Most people’s encounter with creativity happens by chance – whether in the classroom, the workplace or in prison. They randomly find themselves in the presence of a great teacher or manager who realizes that simple, “one-right-answer” approaches aren’t going to create individuals who are capable of living in our complex, interconnected and challenging world.

The time has come to develop “creativity by choice, not by chance.” Lamb’s original choice was to teach one, 90-minute writing workshop at York. “What I wanted from them was whatever they needed to write – two pages minimum,” Lamb told the audience before the performance. This provided the chance experience for the women who ended up in his workshop, and the chance for Lamb to keep returning.

The choice has come in dedicating himself to more than seven years of working with these women. The choice has come in helping the women produce several books of their writing. The choice has come in partnering with other artists – such as the dancers from The Judy Dworin Performance Project and the singers of Women of the Cross – who also started working with the York inmates. These collaborators worked with the inmates to bring movement and song to the prisoners’ own words. Lamb describes the outcome, “Time In,” as “victory over voicelessness.”

Lamb reminded the “Time In” audience, as he taught the inmates, that creativity is hard work. It takes “revision, revision, revision … and patience, patience, patience.” But if you hunker down, find your voice and give your creativity its due effort, Lamb said you can see patterns, move out of dead ends and find your way out “to understand your history and rehabilitate yourself.”

These women “struggled their truths onto the page,” Lamb said. We can, too. And we can help the young people in our communities do the same.

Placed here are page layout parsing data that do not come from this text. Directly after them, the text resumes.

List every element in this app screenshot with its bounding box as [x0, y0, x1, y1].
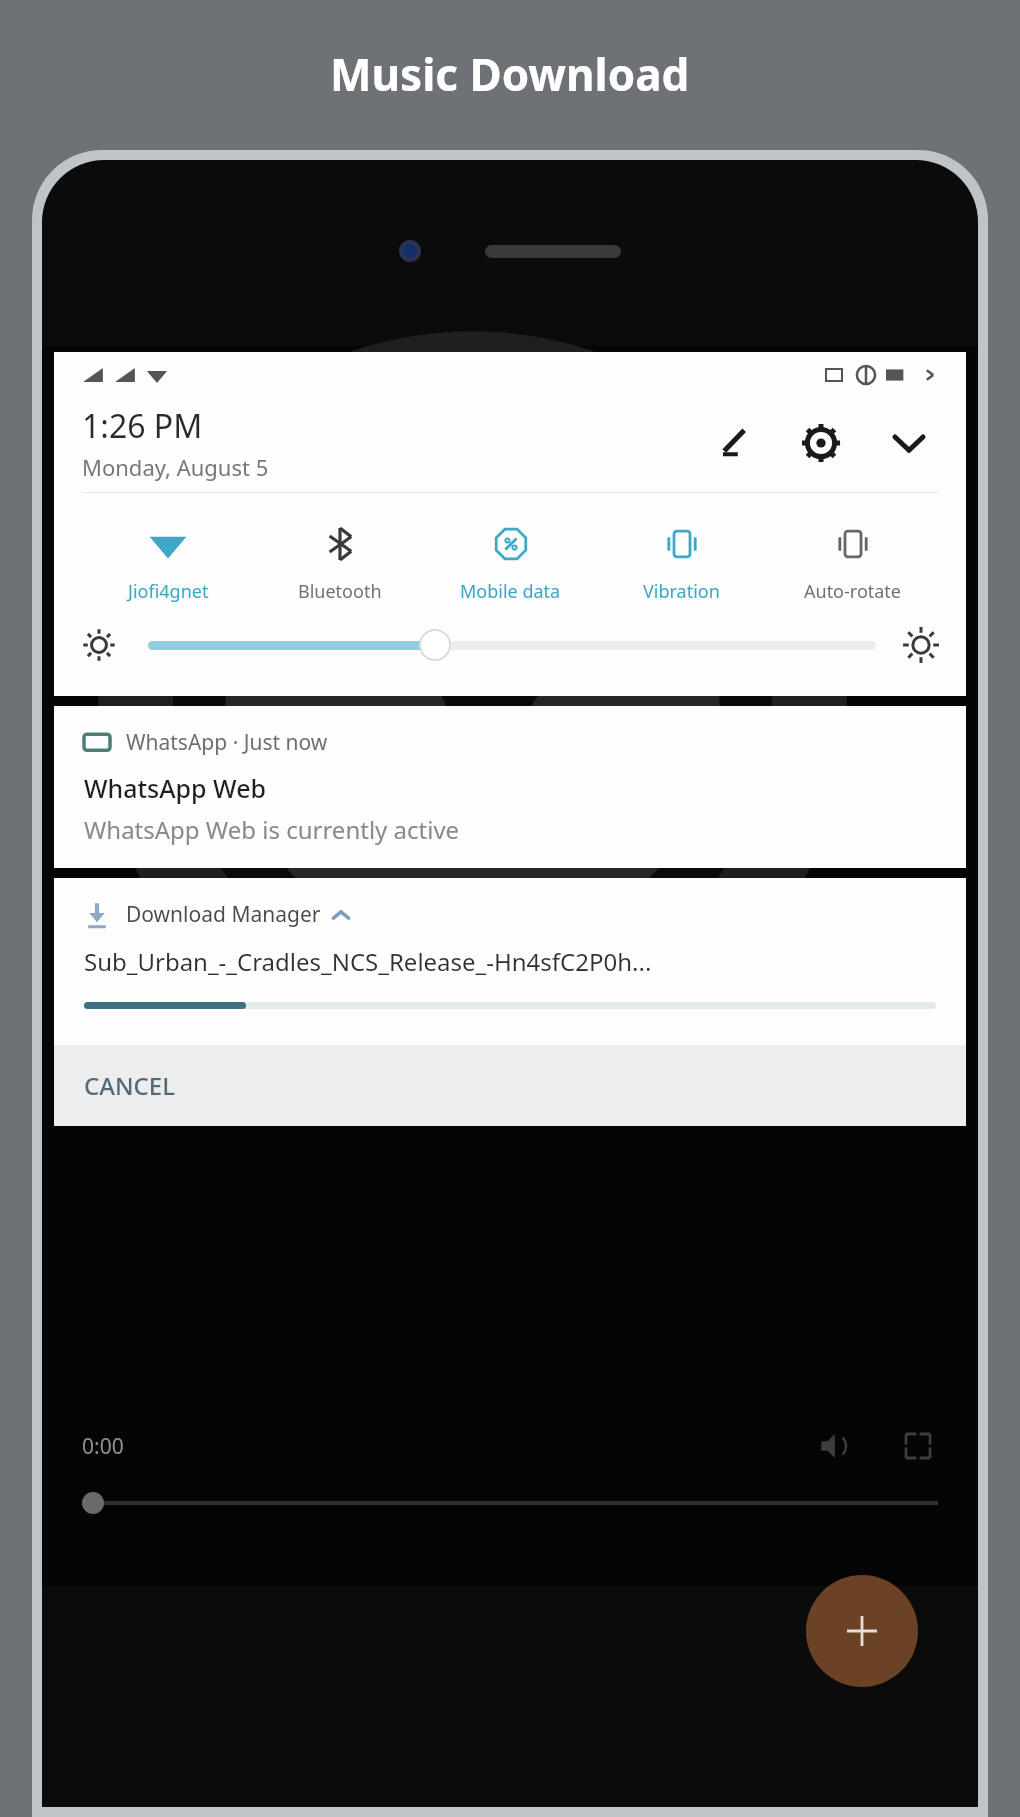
button[interactable]: CANCEL: [54, 1045, 966, 1126]
staticText: WhatsApp · Just now: [126, 728, 328, 757]
staticText: Download Manager: [126, 900, 321, 929]
button[interactable]: WhatsApp · Just now: [54, 706, 966, 868]
staticText: Mobile data: [460, 579, 561, 604]
button[interactable]: Settings: [792, 414, 850, 472]
button[interactable]: Add download: [806, 1575, 918, 1687]
button[interactable]: Mute: [814, 1426, 854, 1466]
button[interactable]: Jiofi4gnet: [82, 519, 254, 606]
staticText: Auto-rotate: [804, 579, 902, 604]
staticText: WhatsApp Web is currently active: [84, 813, 460, 846]
staticText: Sub_Urban_-_Cradles_NCS_Release_-Hn4sfC2…: [84, 945, 652, 978]
button[interactable]: Expand: [880, 414, 938, 472]
button[interactable]: Vibration: [596, 519, 767, 606]
button[interactable]: Bluetooth: [254, 519, 425, 606]
button[interactable]: Mobile data: [425, 519, 596, 606]
staticText: CANCEL: [84, 1069, 176, 1102]
staticText: Monday, August 5: [82, 452, 269, 482]
button[interactable]: Auto-rotate: [767, 519, 938, 606]
staticText: Vibration: [643, 579, 720, 604]
staticText: 0:00: [82, 1432, 124, 1461]
button[interactable]: Download Manager: [54, 878, 966, 1045]
staticText: Jiofi4gnet: [128, 579, 209, 604]
staticText: Bluetooth: [298, 579, 382, 604]
staticText: Music Download: [330, 44, 690, 104]
button[interactable]: Fullscreen: [898, 1426, 938, 1466]
button[interactable]: Edit: [704, 414, 762, 472]
staticText: WhatsApp Web: [84, 771, 266, 805]
staticText: 1:26 PM: [82, 404, 203, 448]
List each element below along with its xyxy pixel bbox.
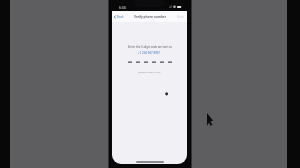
staticText: Verify phone number (134, 15, 166, 19)
staticText: Enter the 6-digit code we sent to (128, 45, 172, 49)
staticText: 6:34 (119, 5, 126, 9)
button[interactable] (168, 60, 172, 63)
button[interactable] (160, 60, 164, 63)
button[interactable] (152, 60, 156, 63)
button[interactable]: Back (114, 15, 124, 19)
button[interactable] (128, 60, 132, 63)
staticText: +1 234 567 8901 (138, 51, 161, 55)
button[interactable]: Resend code in 0:59 (138, 70, 161, 73)
button[interactable] (136, 60, 140, 63)
other: Pointer (207, 113, 214, 126)
button[interactable] (144, 60, 148, 63)
staticText: Back (117, 15, 124, 19)
button[interactable]: Next (177, 15, 184, 19)
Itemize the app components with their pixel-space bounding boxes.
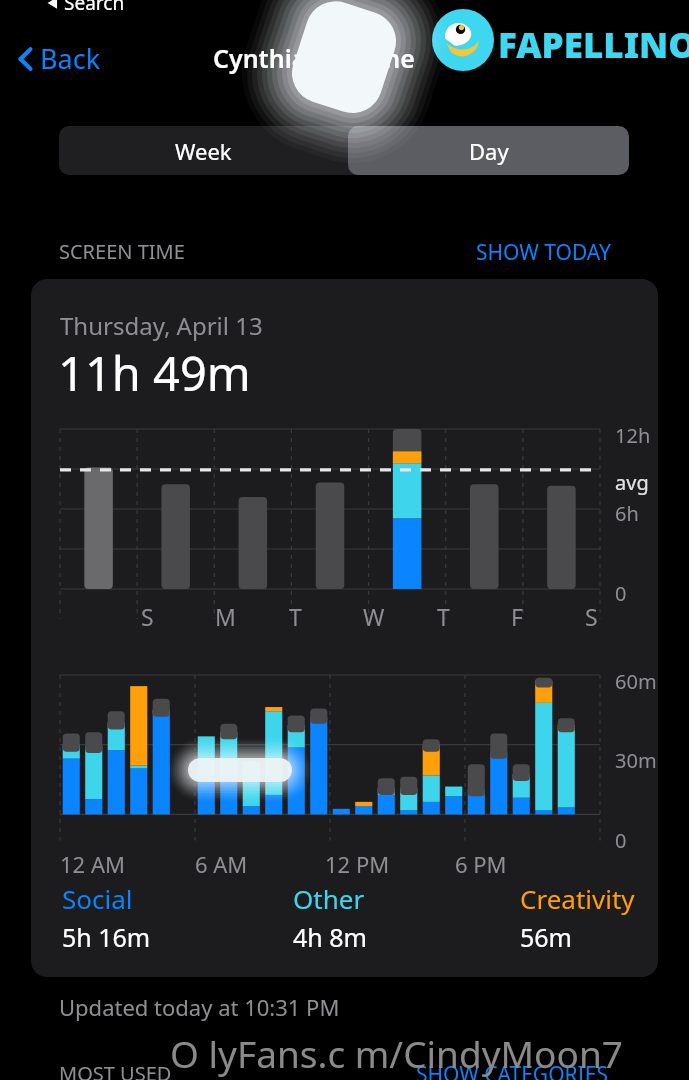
button[interactable]: SHOW TODAY — [476, 238, 611, 267]
staticText: Creativity — [520, 881, 635, 916]
staticText: FAPELLINO — [498, 21, 689, 69]
staticText: T — [289, 601, 302, 632]
staticText: Week — [175, 136, 232, 166]
button[interactable]: Other — [293, 881, 367, 954]
staticText: Social — [62, 881, 133, 916]
button[interactable]: Thursday, April 13 — [31, 279, 658, 977]
staticText: 56m — [520, 920, 572, 954]
button[interactable]: Social — [62, 881, 151, 954]
staticText: 6 PM — [455, 849, 507, 879]
staticText: avg — [615, 469, 649, 496]
staticText: Search — [64, 0, 125, 16]
staticText: Day — [469, 136, 509, 166]
staticText: Cynthia's iPhone — [213, 41, 415, 75]
staticText: 4h 8m — [293, 920, 367, 954]
staticText: 60m — [615, 668, 657, 695]
button[interactable]: Search — [46, 0, 125, 16]
staticText: 11h 49m — [58, 341, 251, 405]
staticText: MOST USED — [59, 1060, 172, 1080]
staticText: Thursday, April 13 — [60, 309, 263, 342]
staticText: 30m — [615, 747, 657, 774]
button[interactable]: SHOW CATEGORIES — [416, 1060, 608, 1080]
staticText: O lyFans.c m/CindyMoon7 — [170, 1028, 623, 1078]
staticText: 0 — [615, 827, 627, 854]
button[interactable]: Creativity — [520, 881, 635, 954]
staticText: F — [511, 601, 523, 632]
staticText: 0 — [615, 580, 627, 607]
staticText: 5h 16m — [62, 920, 151, 954]
staticText: 6 AM — [195, 849, 248, 879]
staticText: SHOW TODAY — [476, 238, 611, 267]
staticText: Updated today at 10:31 PM — [59, 992, 340, 1022]
staticText: M — [215, 601, 236, 632]
staticText: T — [437, 601, 450, 632]
staticText: Back — [40, 40, 101, 77]
staticText: W — [363, 601, 385, 632]
staticText: SCREEN TIME — [59, 238, 185, 265]
staticText: 6h — [615, 500, 639, 527]
button[interactable]: Day — [348, 126, 629, 175]
button[interactable]: Back — [18, 40, 101, 77]
button[interactable]: Week — [59, 126, 348, 175]
staticText: SHOW CATEGORIES — [416, 1060, 608, 1080]
staticText: 12 AM — [60, 849, 125, 879]
staticText: S — [585, 601, 598, 632]
staticText: 12h — [615, 422, 651, 449]
staticText: Other — [293, 881, 365, 916]
staticText: S — [141, 601, 154, 632]
staticText: 12 PM — [325, 849, 390, 879]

Bleedorn reminds us that “the freedom to express individualistic, spontaneous ideas in appropriate, planned activities and in a supportive climate for some part of the school day could satisfy creative energies positively rather than relegating them to experimentation with negative behavior.”

The closing scene of “Time In” conveys a similar message of the freedom, hope and courage that comes from expressing our creative selves. It’s a strong reminder that we have a choice to recognize the creative potential rather than the destructive core of who we are. We have a choice to tap into what is most purposeful and meaningful in our lives. We have a choice to express ourselves and make our creative desires real in the world.

And we have a choice to develop creativity in both schools and prisons now, so that one day, we are only doing so in schools. How will you use your right to think and be heard?

"Time In" runs at Charter Oak Cultural Center in Hartford, Connecticut, November 2-4, 2006.

1 comment:

  1. I came across your blog by searching for "A School Worth Studying". You are so right that creativity matters and that under NCLB it's neglected more and more in children who attend public schools that rely on federal funding.

    In Greeley, Colorado, kindergartens have done away with play and quality crafting altogether! Can you imagine such a thing? Even though research tells us play helps children develop emotionally, socially and intellectually. In fact, the study by Dr. Stuart Brown shows how detrimental the absence of play in childhood can be.